What to produce
Exact copy, pictures excluded: please retype the lines from the start of the material through the line containing "complemented by a r", both ends included, and nothing more.
┌──
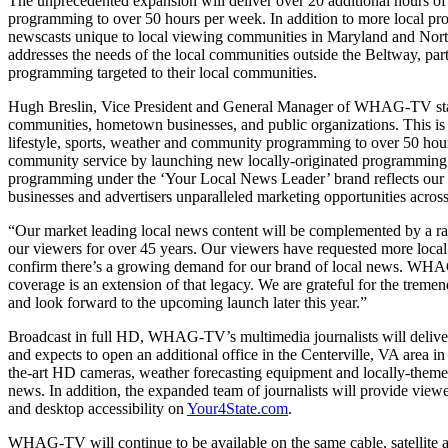
The unprecedented expansion will deliver over 20 additional hours o
programming to over 50 hours per week. In addition to more local p
newscasts unique to local viewing communities in Maryland and North
addresses the needs of the local communities outside the Beltway, pa
programming targeted to their local communities.
Hugh Breslin, Vice President and General Manager of WHAG-TV stated,
communities, hometown businesses, and public organizations. This is
lifestyle, sports, weather and community programming to over 50 hour
community service by launching new locally-originated programming s
programming under the ‘Your Local News Leader’ brand reflects our u
businesses and advertisers unparalleled marketing opportunities across
“Our market leading local news content will be complemented by a r
our viewers for over 45 years. Our viewers have requested more local
confirm there’s a growing demand for our brand of local news. WHAG
coverage is an extension of that legacy. We are grateful for the tr
and look forward to the upcoming launch later this year.”
Broadcast in full HD, WHAG-TV’s multimedia journalists will deliver
and expects to open an additional office in the Centerville, VA area i
the-art HD cameras, weather forecasting equipment and locally-themed
news. In addition, the expanded team of journalists will provide view
and desktop accessibility on
Your4State.com
.
WHAG-TV will continue to be available on the same cable, satellite an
└──
Output for this exercise
The unprecedented expansion will deliver over 20 additional hours o
programming to over 50 hours per week. In addition to more local p
newscasts unique to local viewing communities in Maryland and North
addresses the needs of the local communities outside the Beltway, pa
programming targeted to their local communities.
Hugh Breslin, Vice President and General Manager of WHAG-TV stated,
communities, hometown businesses, and public organizations. This is
lifestyle, sports, weather and community programming to over 50 hour
community service by launching new locally-originated programming s
programming under the ‘Your Local News Leader’ brand reflects our u
businesses and advertisers unparalleled marketing opportunities across
“Our market leading local news content will be complemented by a r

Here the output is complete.